Do tipo calado ele era daqueles que guardava tudo pra si e que tinha como meta apenas aproveitar a vida. Só que a forma dele era mais aquela do tipo, desapegado as coisas e consequentemente as pessoas. Não demonstrava sentimentos verdadeiros e com isso confundia as pessoas ao seu redor. Ele fazia exatamente isso. Colocava centenas de interrogações difíceis de serem solucionadas. Tinha também o péssimo hábito de jogar. Os criava incessantemente para ter sempre as pessoas pra se sentir querido, amado. Adorava se sentir desejado, mesmo demonstrando o contrário.
Era tudo um jogo pra ele.
Queria ser justo, viajante e o quanto mais impessoal melhor.
Por que era essa a diversão toda.
Ter alguém ali, pra satisfazer seu ego e apenas ele.
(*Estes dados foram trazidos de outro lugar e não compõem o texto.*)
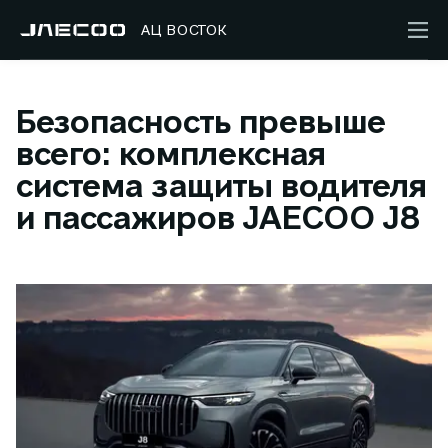
АЦ ВОСТОК
Безопасность превыше
всего: комплексная
система защиты водителя
и пассажиров JAECOO J8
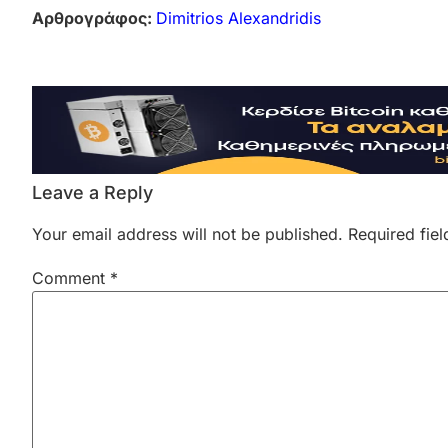
Αρθρογράφος:
Dimitrios Alexandridis
Leave a Reply
Your email address will not be published.
Required fie
Comment
*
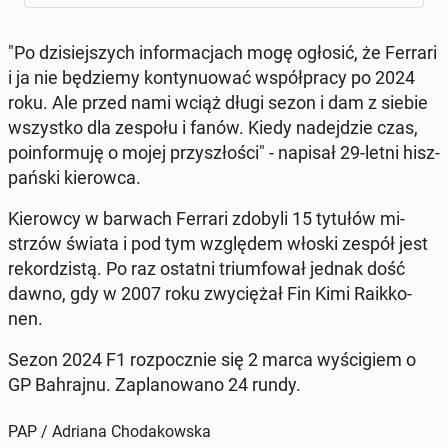
"Po dzi­siej­szych in­for­ma­cjach mogę ogłosić, że Ferrari
i ja nie bę­dzie­my kon­ty­nu­ować współ­pra­cy po 2024
roku. Ale przed nami wciąż długi sezon i dam z siebie
wszyst­ko dla zespołu i fanów. Kiedy na­dej­dzie czas,
po­in­for­mu­ję o mojej przy­szło­ści" - napisał 29-letni hisz­
pań­ski kie­row­ca.
Kie­row­cy w barwach Ferrari zdobyli 15 tytułów mi­
strzów świata i pod tym wzglę­dem włoski zespół jest
re­kor­dzi­stą. Po raz ostatni trium­fo­wał jednak dość
dawno, gdy w 2007 roku zwy­cię­żał Fin Kimi Ra­ik­ko­
nen.
Sezon 2024 F1 roz­pocz­nie się 2 marca wy­ści­giem o
GP Bah­raj­nu. Za­pla­no­wa­no 24 rundy.
PAP / Adriana Chodakowska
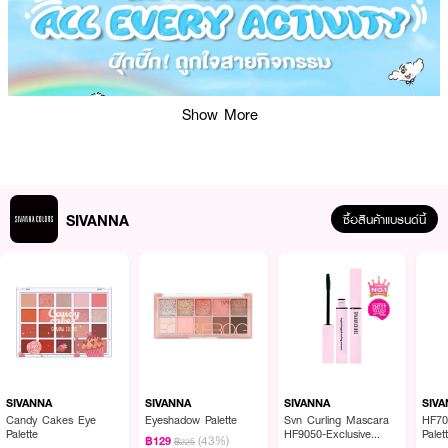
Show More
SIVANNA
ซื้อสินค้าแบรนด์นี้
ผลลัพธ์ที่ได้:
SIVANNA Puppy Four-Color Eyeshadow มอบประสบการณ์แต่งตาแบบมือ
อาชีพด้วยอายแชโดว์เนื้อเนียน เกลี่ยง่าย เม็ดสีแน่น ติดทนนาน โทนสีอบอุ่นละมุน
ใช้ได้ทุกวัน เหมาะกับทั้งลุคธรรมชาติและลุคแฟชั่น ไม่ว่าจะเป็นงานแต่งหน้าไปเรียน ไป
SIVANNA
SIVANNA
SIVANNA
SIV
ทำงาน หรือออกงานพิเศษ ก็รังสรรค์ได้ในพาเลตต์เดียว มีทั้งเนื้อแมตต์และชิมเมอร์
Candy Cakes Eye
Eyeshadow Palette
Svn Curling Mascara
HF70
Palette
HF9050-Exclusive
Palet
ให้คุณครีเอทลุคตาโทน Touch Bron แบบสาวเกาหลีได้อย่างง่ายดาย เหมาะสำหรับ
(43%)
฿129
฿225
EVEANDBOY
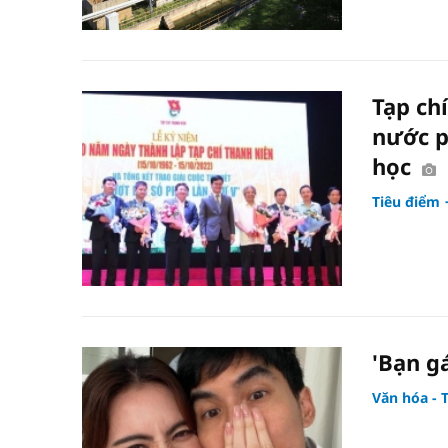
Tạp ch
nước p
học
Tiêu điểm
'Bạn g
Văn hóa - 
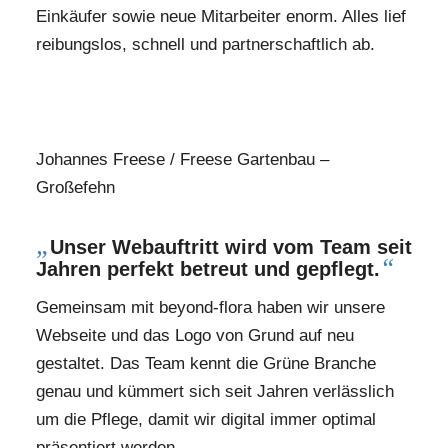
Einkäufer sowie neue Mitarbeiter enorm. Alles lief
reibungslos, schnell und partnerschaftlich ab.
Johannes Freese / Freese Gartenbau –
Großefehn
„
Unser Webauftritt wird vom Team seit
“
Jahren perfekt betreut und gepflegt.
Gemeinsam mit beyond-flora haben wir unsere
Webseite und das Logo von Grund auf neu
gestaltet. Das Team kennt die Grüne Branche
genau und kümmert sich seit Jahren verlässlich
um die Pflege, damit wir digital immer optimal
präsentiert werden.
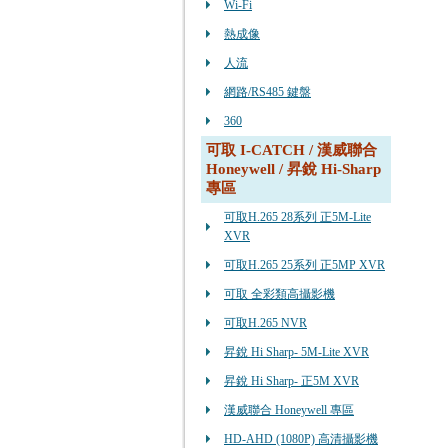
Wi-Fi
熱成像
人流
網路/RS485 鍵盤
360
可取 I-CATCH / 漢威聯合
Honeywell / 昇銳 Hi-Sharp
專區
可取H.265 28系列 正5M-Lite
XVR
可取H.265 25系列 正5MP XVR
可取 全彩類高攝影機
可取H.265 NVR
昇銳 Hi Sharp- 5M-Lite XVR
昇銳 Hi Sharp- 正5M XVR
漢威聯合 Honeywell 專區
HD-AHD (1080P) 高清攝影機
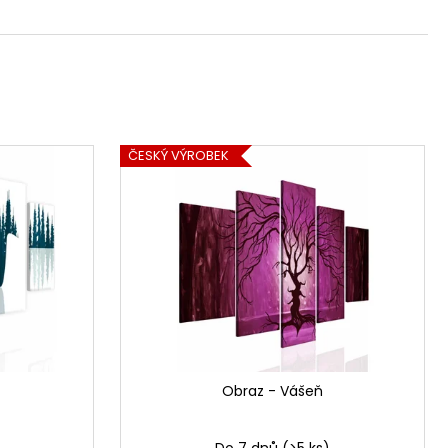
ČESKÝ VÝROBEK
Obraz - Vášeň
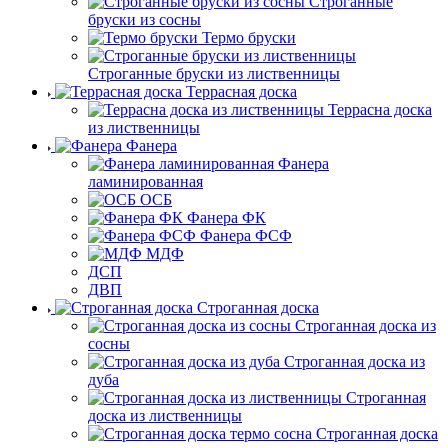
Строганные
бруски из сосны
Термо бруски
Строганные бруски из лиственницы
Террасная доска
Террасна доска
из лиственницы
Фанера
Фанера
ламинированная
ОСБ
Фанера ФК
Фанера ФСФ
МДФ
ДСП
ДВП
Строганная доска
Строганная доска из
сосны
Строганная доска из
дуба
Строганная
доска из лиственницы
Строганная доска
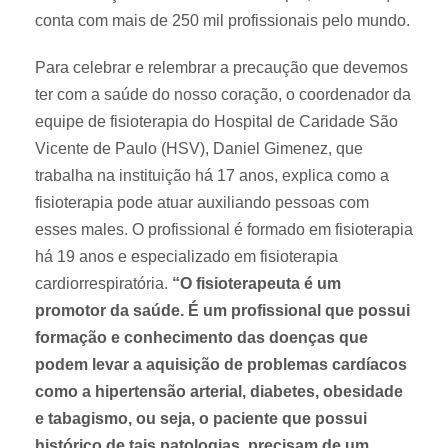
conta com mais de 250 mil profissionais pelo mundo.
Para celebrar e relembrar a precaução que devemos
ter com a saúde do nosso coração, o coordenador da
equipe de fisioterapia do Hospital de Caridade São
Vicente de Paulo (HSV), Daniel Gimenez, que
trabalha na instituição há 17 anos, explica como a
fisioterapia pode atuar auxiliando pessoas com
esses males. O profissional é formado em fisioterapia
há 19 anos e especializado em fisioterapia
cardiorrespiratória.
“O fisioterapeuta é um
promotor da saúde. É um profissional que possui
formação e conhecimento das doenças que
podem levar a aquisição de problemas cardíacos
como a hipertensão arterial, diabetes, obesidade
e tabagismo, ou seja, o paciente que possui
histórico de tais patologias, precisam de um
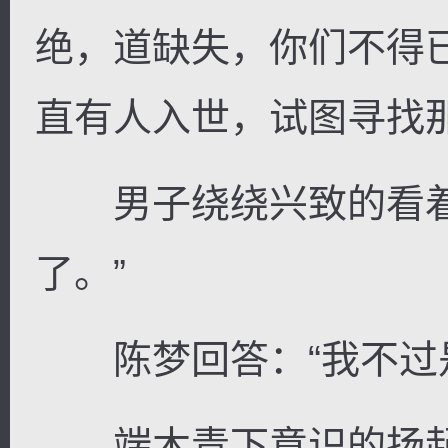
绝，道缺失，你们不得
直有人入世，试图寻找
男子绕绕兴致的看着
了。”
陈梦回答：“我不过是
端木青下意识的扬起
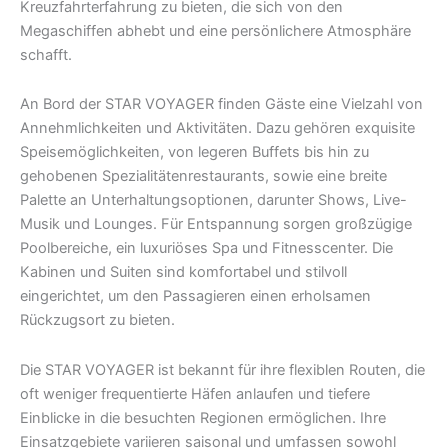
Kreuzfahrterfahrung zu bieten, die sich von den
Megaschiffen abhebt und eine persönlichere Atmosphäre
schafft.
An Bord der STAR VOYAGER finden Gäste eine Vielzahl von
Annehmlichkeiten und Aktivitäten. Dazu gehören exquisite
Speisemöglichkeiten, von legeren Buffets bis hin zu
gehobenen Spezialitätenrestaurants, sowie eine breite
Palette an Unterhaltungsoptionen, darunter Shows, Live-
Musik und Lounges. Für Entspannung sorgen großzügige
Poolbereiche, ein luxuriöses Spa und Fitnesscenter. Die
Kabinen und Suiten sind komfortabel und stilvoll
eingerichtet, um den Passagieren einen erholsamen
Rückzugsort zu bieten.
Die STAR VOYAGER ist bekannt für ihre flexiblen Routen, die
oft weniger frequentierte Häfen anlaufen und tiefere
Einblicke in die besuchten Regionen ermöglichen. Ihre
Einsatzgebiete variieren saisonal und umfassen sowohl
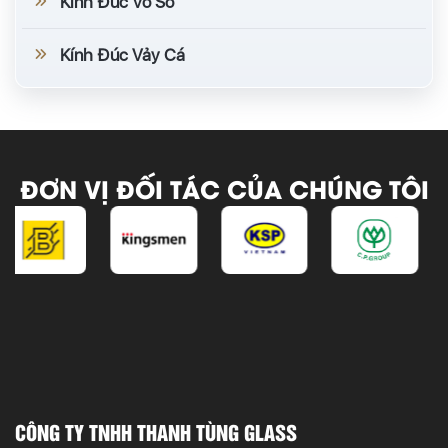
Kính Đúc Vỏ Sò
Kính Đúc Vảy Cá
ĐƠN VỊ ĐỐI TÁC CỦA CHÚNG TÔI
CÔNG TY TNHH THANH TÙNG GLASS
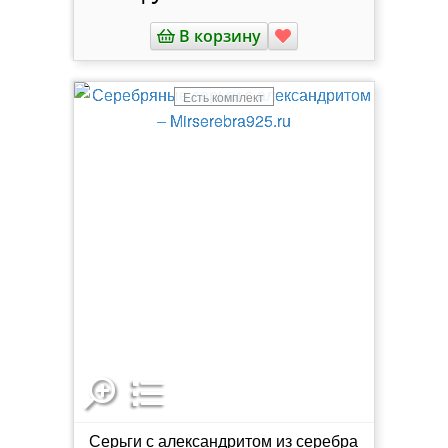
В корзину
Есть комплект
Серьги с александритом из серебра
Conquistar e deixar.
A busca por novos horizontes era viciante e ter uma pessoa, se envolver e deixar-se sentir não era uma opção, afinal o que não faltaria no seu caminho seriam pessoas.
Assim, ele ia deixando tudo pra trás e ia ganhando o mundo.
A única coisa que ele não sabia era que enquanto ele ganhava o mundo, ele ia perdendo a chance de achar o que inconscientemente procurava. Mas seus jogos eram tantos que o cegava.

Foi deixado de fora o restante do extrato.